**Description of the task:** Copy every record word for word. Pictures are not part of the copy.

**Data under study:**
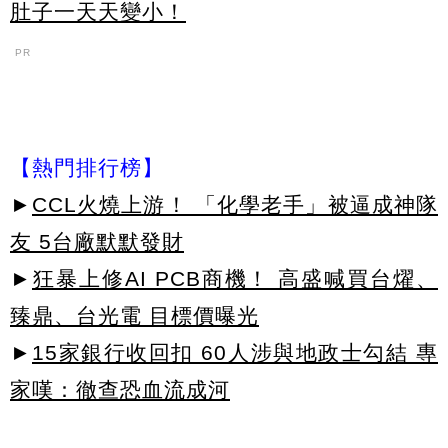
肚子一天天變小！
PR
【熱門排行榜】
►
CCL火燒上游！ 「化學老手」被逼成神隊
友 5台廠默默發財
►
狂暴上修AI PCB商機！ 高盛喊買台燿、
臻鼎、台光電 目標價曝光
►
15家銀行收回扣 60人涉與地政士勾結 專
家嘆：徹查恐血流成河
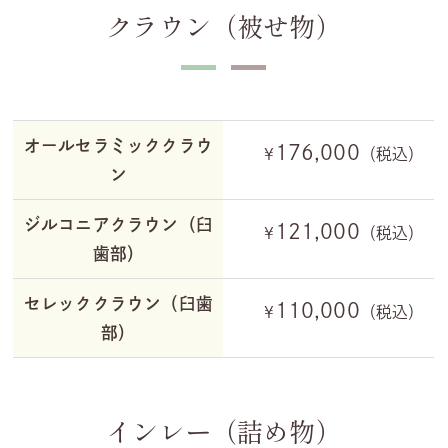
クラウン（被せ物）
オールセラミッククラウ
176,000
¥
（税込）
ン
ジルコニアクラウン（臼
121,000
¥
（税込）
歯部）
セレッククラウン（臼歯
110,000
¥
（税込）
部）
インレー（詰め物）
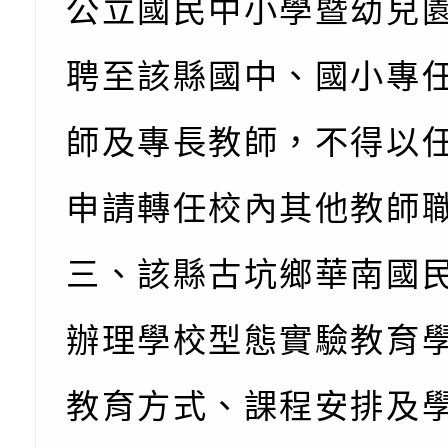
公立國民中小學暨幼兒
知能工作坊」
題交流工作坊」活動
業發展中心（國立羅
檢送桃園市政府LED
學）辦理「115年度
字稿及LCD託播圖片
檢送桃園市政府LED
聘至該縣國中、國小專
題融入教學－國民中
字稿及LCD託播影（
國家發展委員會檔案
師及專長教師，不得以
（教材）推薦實施計
理本(115)年「春遊
檢送桃園市政府家庭
申請轉任校內其他教師
動
「小桃家4月課程資
西門國小114學年度
三、該縣古坑鄉華南國
姻怎麼翻譯－青少年
親職教育講座「如何
有關財團法人中華國
工作坊」、「愛『原
情緒力？—用SEL玩
礙者生命教育推廣協
檢送行政院新聞傳播處
辦理學校型態實驗教育
親子共學同樂會」、
子溝通之秘訣」
「環保愛台灣」第五
月份公共服務政策溝
有關桃園市政府家庭
教育方式、課程安排及
代愛在陪伴」、「親
礙者中小學生環保繪
訊
辦理115年原住民家
桃園市大溪區田心國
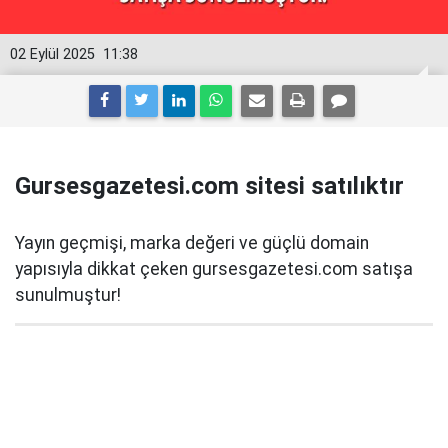
02 Eylül 2025
11:38
Gursesgazetesi.com sitesi satılıktır
Yayın geçmişi, marka değeri ve güçlü domain
yapısıyla dikkat çeken gursesgazetesi.com satışa
sunulmuştur!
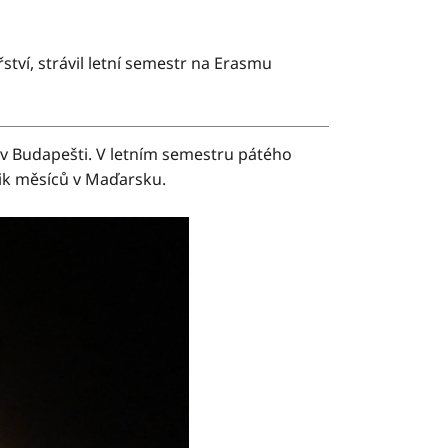
tví, strávil letní semestr na Erasmu
 v Budapešti. V letním semestru pátého
lik měsíců v Maďarsku.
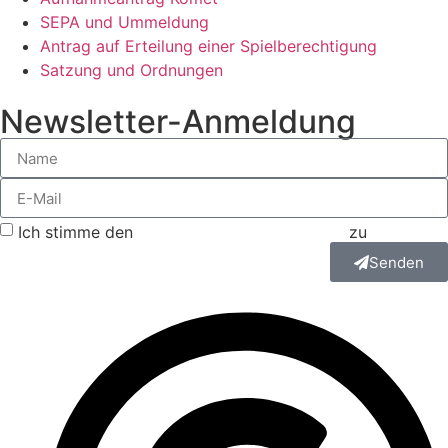
SEPA und Ummeldung
Antrag auf Erteilung einer Spielberechtigung
Satzung und Ordnungen
Newsletter-Anmeldung
Ich stimme den
Datenschutzbestimmungen
zu
Senden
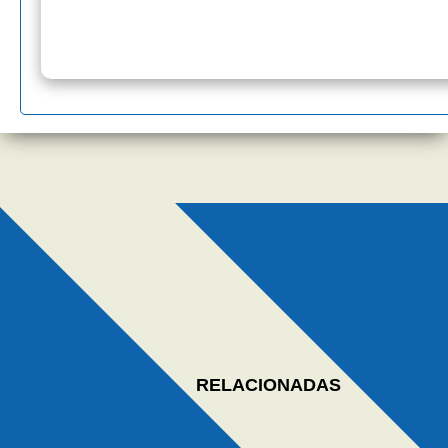
RELACIONADAS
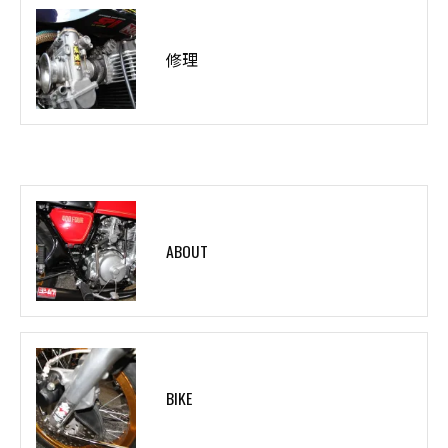
修理
ABOUT
BIKE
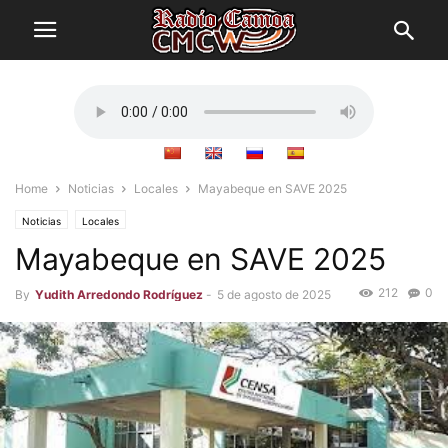
Home
Noticias
Locales
Mayabeque en SAVE 2025
Noticias
Locales
Mayabeque en SAVE 2025
212
0
By
Yudith Arredondo Rodríguez
-
5 de agosto de 2025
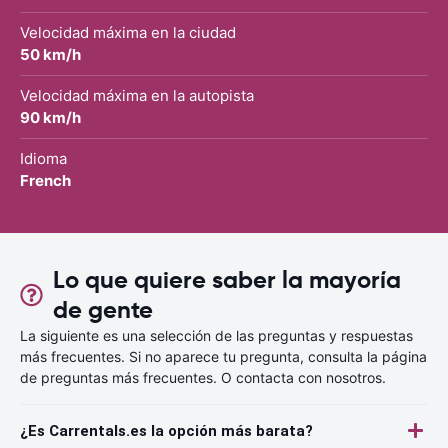
Velocidad máxima en la ciudad
50 km/h
Velocidad máxima en la autopista
90 km/h
Idioma
French
Lo que quiere saber la mayoría
de gente
La siguiente es una selección de las preguntas y respuestas
más frecuentes. Si no aparece tu pregunta, consulta la página
de preguntas más frecuentes. O contacta con nosotros.
¿Es Carrentals.es la opción más barata?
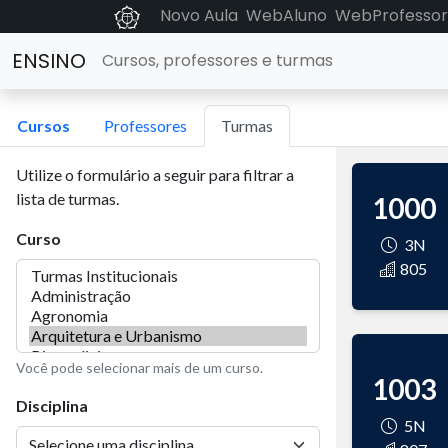
Novo Aula
WebAluno
WebProfessor
ENSINO
Cursos, professores e turmas
Cursos
Professores
Turmas
Utilize o formulário a seguir para filtrar a
lista de turmas.
1000
Curso
3N
805
Você pode selecionar mais de um curso.
1003
Disciplina
5N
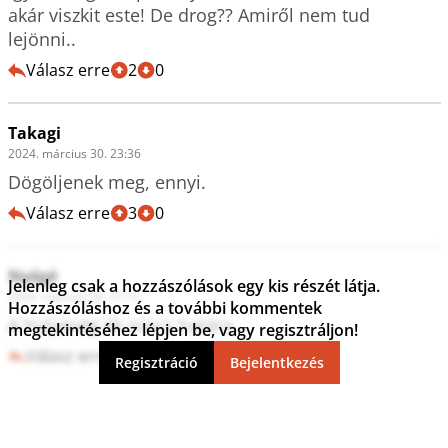
akár viszkit este! De drog?? Amiről nem tud 
lejönni..
Válasz erre
2
0
Takagi
2024. március 30. 23:36
Válasz erre
3
0
Nyégé
Jelenleg csak a hozzászólások egy kis részét látja.
2024. március 30. 21:12
Hozzászóláshoz és a további kommentek
A hülyeség ék nincs határa... 
megtekintéséhez lépjen be, vagy regisztráljon!
Válasz erre
0
0
Regisztráció
Bejelentkezés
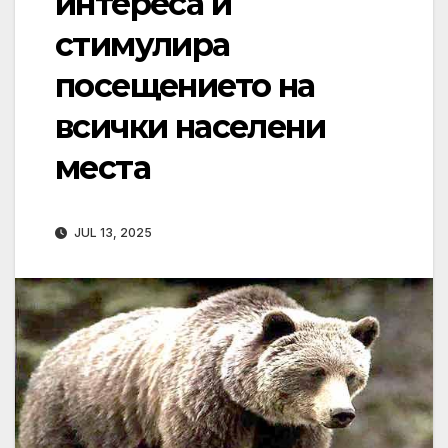
интереса и
стимулира
посещението на
всички населени
места
JUL 13, 2025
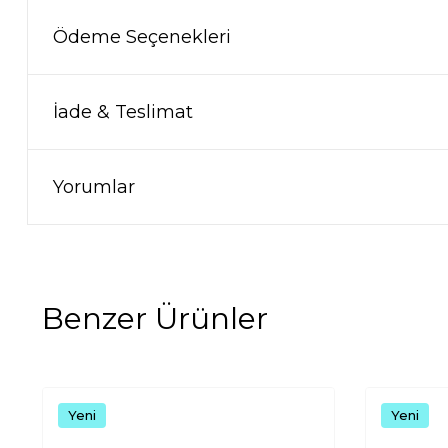
Ödeme Seçenekleri
İade & Teslimat
Yorumlar
Benzer Ürünler
Yeni
Yeni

**Answer for this exercise:**
肚子一天天變小！
PR
【熱門排行榜】
►
CCL火燒上游！ 「化學老手」被逼成神隊
友 5台廠默默發財
►
狂暴上修AI PCB商機！ 高盛喊買台燿、
臻鼎、台光電 目標價曝光
►
15家銀行收回扣 60人涉與地政士勾結 專
家嘆：徹查恐血流成河
クラウン（被せ物）
オールセラミッククラウ
176,000
¥
（税込）
ン
ジルコニアクラウン（臼
121,000
¥
（税込）
歯部）
セレッククラウン（臼歯
110,000
¥
（税込）
部）
インレー（詰め物）
公立國民中小學暨幼兒
知能工作坊」
題交流工作坊」活動
業發展中心（國立羅
檢送桃園市政府LED
學）辦理「115年度
字稿及LCD託播圖片
檢送桃園市政府LED
聘至該縣國中、國小專
題融入教學－國民中
字稿及LCD託播影（
國家發展委員會檔案
師及專長教師，不得以
（教材）推薦實施計
理本(115)年「春遊
檢送桃園市政府家庭
申請轉任校內其他教師
動
「小桃家4月課程資
西門國小114學年度
三、該縣古坑鄉華南國
姻怎麼翻譯－青少年
親職教育講座「如何
有關財團法人中華國
工作坊」、「愛『原
情緒力？—用SEL玩
礙者生命教育推廣協
檢送行政院新聞傳播處
辦理學校型態實驗教育
親子共學同樂會」、
子溝通之秘訣」
「環保愛台灣」第五
月份公共服務政策溝
有關桃園市政府家庭
教育方式、課程安排及
代愛在陪伴」、「親
礙者中小學生環保繪
訊
辦理115年原住民家
桃園市大溪區田心國
02 Eylül 2025
11:38
Gursesgazetesi.com sitesi satılıktır
Yayın geçmişi, marka değeri ve güçlü domain
yapısıyla dikkat çeken gursesgazetesi.com satışa
sunulmuştur!
tví, strávil letní semestr na Erasmu
 v Budapešti. V letním semestru pátého
lik měsíců v Maďarsku.
SEPA und Ummeldung
Antrag auf Erteilung einer Spielberechtigung
Satzung und Ordnungen
Newsletter-Anmeldung
Ich stimme den
Datenschutzbestimmungen
zu
Senden
RELACIONADAS
修理
ABOUT
BIKE
Home
Noticias
Locales
Mayabeque en SAVE 2025
Noticias
Locales
Mayabeque en SAVE 2025
212
0
By
Yudith Arredondo Rodríguez
-
5 de agosto de 2025
Velocidad máxima en la ciudad
50 km/h
Velocidad máxima en la autopista
90 km/h
Idioma
French
Lo que quiere saber la mayoría
de gente
La siguiente es una selección de las preguntas y respuestas
más frecuentes. Si no aparece tu pregunta, consulta la página
de preguntas más frecuentes. O contacta con nosotros.
¿Es Carrentals.es la opción más barata?
Novo Aula
WebAluno
WebProfessor
ENSINO
Cursos, professores e turmas
Cursos
Professores
Turmas
Utilize o formulário a seguir para filtrar a
lista de turmas.
1000
Curso
3N
805
Você pode selecionar mais de um curso.
1003
Disciplina
5N
akár viszkit este! De drog?? Amiről nem tud 
lejönni..
Válasz erre
2
0
Takagi
2024. március 30. 23:36
Válasz erre
3
0
Nyégé
Jelenleg csak a hozzászólások egy kis részét látja.
2024. március 30. 21:12
Hozzászóláshoz és a további kommentek
A hülyeség ék nincs határa... 
megtekintéséhez lépjen be, vagy regisztráljon!
Válasz erre
0
0
Regisztráció
Bejelentkezés
интереса и
стимулира
посещението на
всички населени
места
JUL 13, 2025
Ödeme Seçenekleri
İade & Teslimat
Yorumlar
Benzer Ürünler
Yeni
Yeni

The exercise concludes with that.